The golden arches have become so commonplace in Germany that they seem almost invisible. You don’t notice them unless you’re looking for them, or feeling hungry. One German McDonald’s, however, stands out from the rest. It sits on a nondescript street in a new shopping complex not far from Dachau, the first concentration camp opened by the Nazis. The stores were built on fields where Dachau’s inmates once did forced labor. Although the architecture of the shopping complex looks German and futuristic, the haphazard placement of the buildings on the land seems distinctively American. They would not seem out of place near an off‑ramp of I‑25 in Colorado. Across the street from the McDonald’s there’s a discount supermarket. An auto parts store stands a few hundred yards from the other buildings, separated by fields that have not yet vanished beneath concrete. In 1997, protests were staged against the opening of a McDonald’s so close to a concentration camp where gypsies, Jews, homosexuals, and political opponents of the Nazis were imprisoned, where Luftwaffe scientists performed medical experiments on inmates and roughly 30,000 people died. The McDonald’s Corporation denied that it was trying to profit from the Holocaust and said the restaurant was at least a mile from the camp. After the curator of the Dachau Museum complained that McDonald’s was distributing thousands of leaflets among tourists in the camp’s parking lot, the company halted the practice. “Welcome to Dachau,” said the leaflets, “and welcome to McDonald’s.”
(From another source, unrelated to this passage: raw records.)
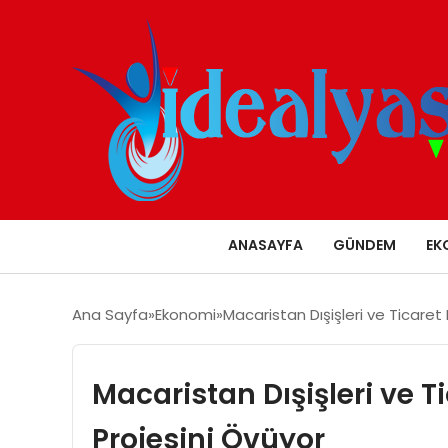
ANASAYFA
GÜNDEM
EK
Ana Sayfa
Ekonomi
Macaristan Dışişleri ve Ticaret
Macaristan Dışişleri ve 
Projesini Övüyor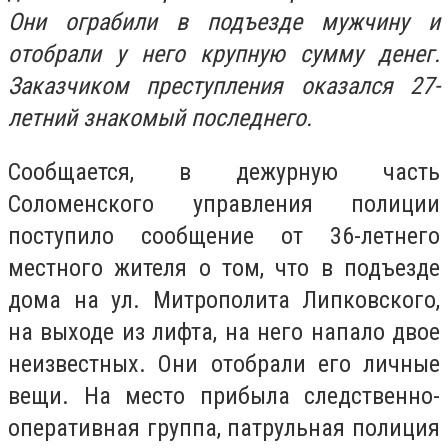
Они ограбили в подъезде мужчину и
отобрали у него крупную сумму денег.
Заказчиком преступления оказался 27-
летний знакомый последнего.
Сообщается, в дежурную часть
Соломенского управления полиции
поступило сообщение от 36-летнего
местного жителя о том, что в подъезде
дома на ул. Митрополита Липковского,
на выходе из лифта, на него напало двое
неизвестных. Они отобрали его личные
вещи. На место прибыла следственно-
оперативная группа, патрульная полиция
The McDonald’s at Dachau is one‑third of a mile from the entrance to the concentration camp. The day I went there, the restaurant was staging a “Western Big Mac” promotion. It was decorated in a Wild West theme, with paper place mats featuring a wanted poster of “Butch Essidie.” The restaurant was full of mothers and small children. Teenagers dressed in Nikes, Levis, and Tommy Hilfiger T‑shirts sat in groups and smoked cigarettes. Turkish immigrants worked in the kitchen, seventies disco music played, and the red paper cups on everyone’s tray said “Always Coca‑Cola.” This McDonald’s was in Dachau, but it could have been anywhere – anywhere in the United States, anywhere in the world. Millions of other people at that very moment were standing at the same counter, ordering the same food from the same menu, food that tasted everywhere the same.